Some Mumbai-based banks saw a dollar crunch last week, as outflows from Indian assets add to the pressure, according to Mizuho Bank Ltd. and IFA Global. The rupee dropped to a record low against the greenback on Wednesday.
Foreign investors have pulled $28 billion from Indian equities this year, while higher oil import costs and a widening current account deficit mean that everybody from investors to companies are demanding dollar for their rupee at the same time. The Reserve Bank of India said last Friday it’s trying to meet the demand through its reserves.
“The shortage of cash dollars and lower forward premia could become self-perpetuating for the rupee,” said Madhavi Arora, lead economist at Emkay Global Financial Services Ltd. “These factors could pressurize spot rupee, further compounded by exporters also holding on to their earnings in anticipation of a further rupee slide,” she said.
The rupee has declined 5.8% this year, hitting a new record low of 78.9837 a dollar on Wednesday. The RBI has been seeking to smooth out the decline, as rate hikes by the Federal Reserve pull capital away from emerging markets, though its efforts may be contributing to the dollar shortage.
The RBI has recently ramped up intervention in the forward markets to slow the rupee’s drop, a strategy that sees it run down its forward-dollar book instead of spending much reserves in the spot market. That has led to annualized one-year dollar-rupee premium dropping below 3%, its lowest in more than a decade.
That, however, spurs importers to buy dollars in the forward markets, contributing to a shortage of the greenback. A central bank spokesperson didn’t immediately respond to an emailed request for comment.

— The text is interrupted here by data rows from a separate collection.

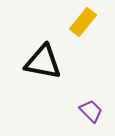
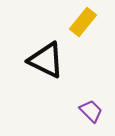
black triangle: moved 3 px right, 2 px up; rotated 15 degrees clockwise
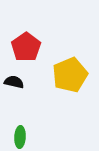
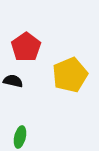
black semicircle: moved 1 px left, 1 px up
green ellipse: rotated 10 degrees clockwise
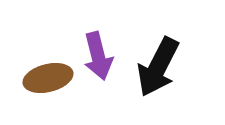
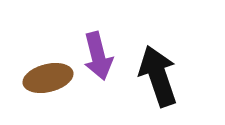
black arrow: moved 9 px down; rotated 134 degrees clockwise
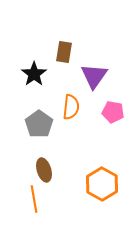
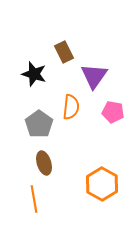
brown rectangle: rotated 35 degrees counterclockwise
black star: rotated 20 degrees counterclockwise
brown ellipse: moved 7 px up
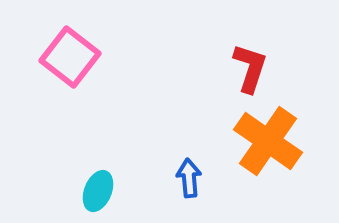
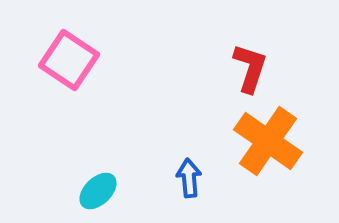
pink square: moved 1 px left, 3 px down; rotated 4 degrees counterclockwise
cyan ellipse: rotated 24 degrees clockwise
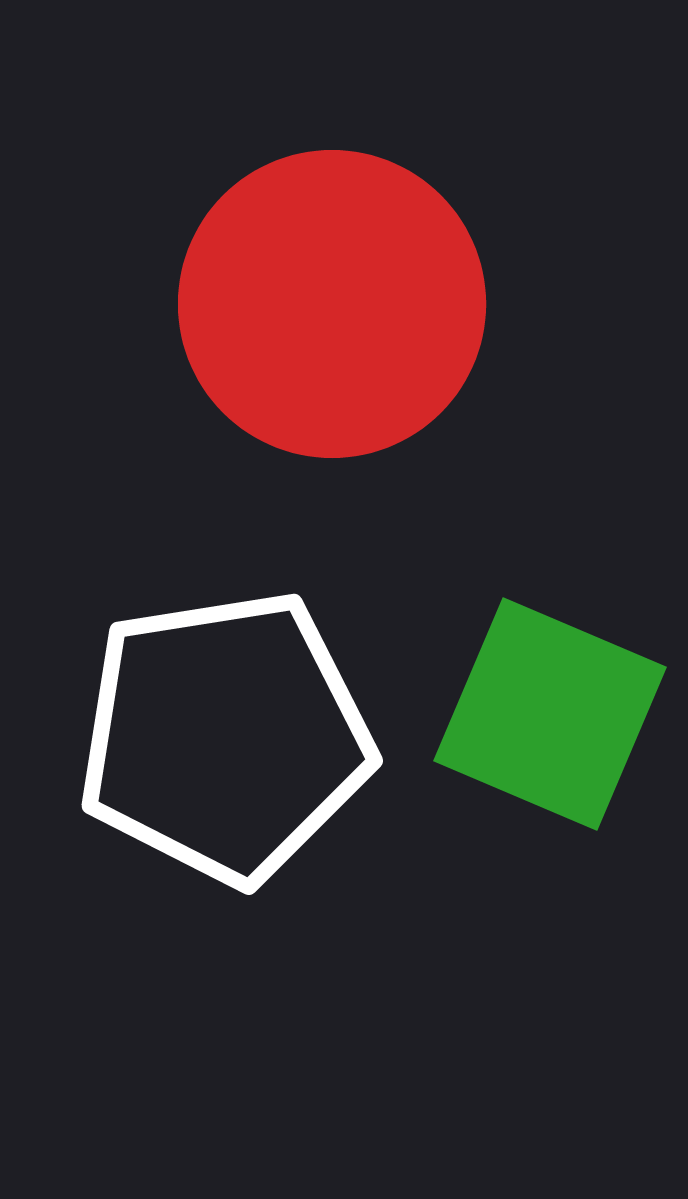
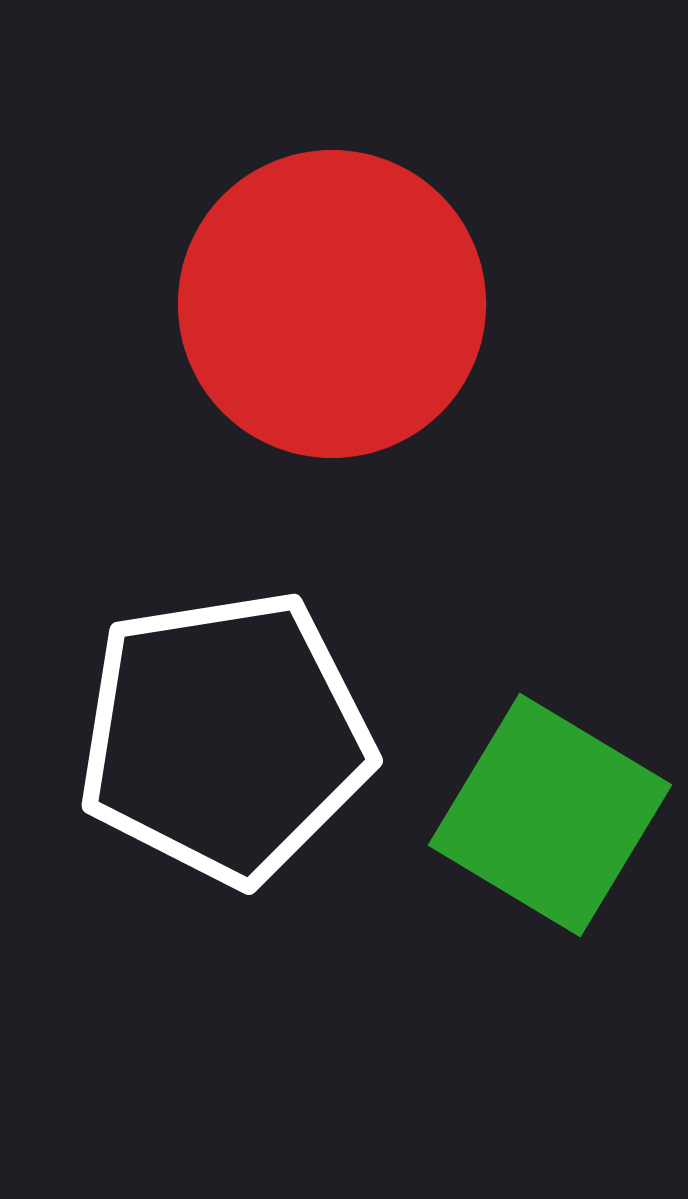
green square: moved 101 px down; rotated 8 degrees clockwise
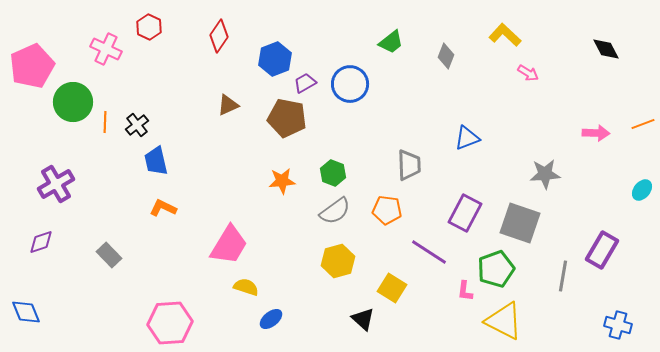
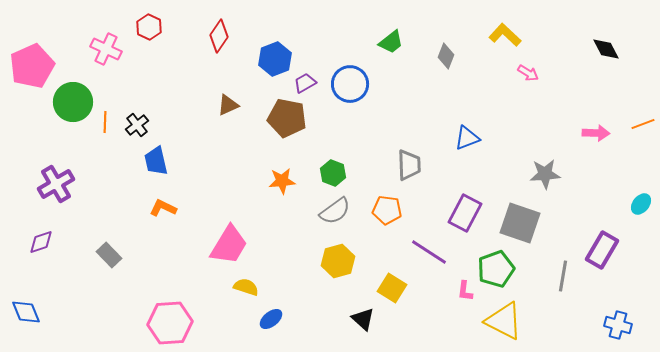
cyan ellipse at (642, 190): moved 1 px left, 14 px down
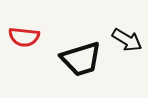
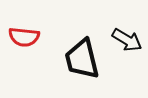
black trapezoid: moved 1 px right; rotated 93 degrees clockwise
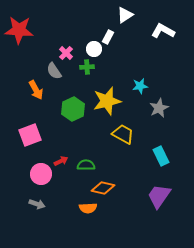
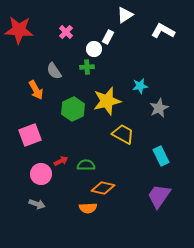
pink cross: moved 21 px up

“An organic cash dollar shortage emerges from the likelihood of a balance of payments deficit in FY23,” said Vivek Kumar, economist at QuantEco Research. “Under normal circumstances, this ought to have been met by the central bank supplying dollars in the market by drawing down its reserves. However, the use of buy/sell swaps by the RBI could potentially accentuate the shortage amidst importers getting incentivized to increase their hedge ratios.”
Foreign currency reserves held by the RBI have dropped to $590 billion, according to data released last Friday, down about $40 billion from the start of the year. It may have spent about $15 billion in the forwards market since April, according to DBS Bank Ltd.
The rupee may continue to remain under pressure amid deteriorating external finances and risk-off sentiment, according to strategists at Goldman Sachs Group Inc., who see India’s balance of payments deficit at $40 billion in 2022, compared with a surplus of $55 billion in 2021.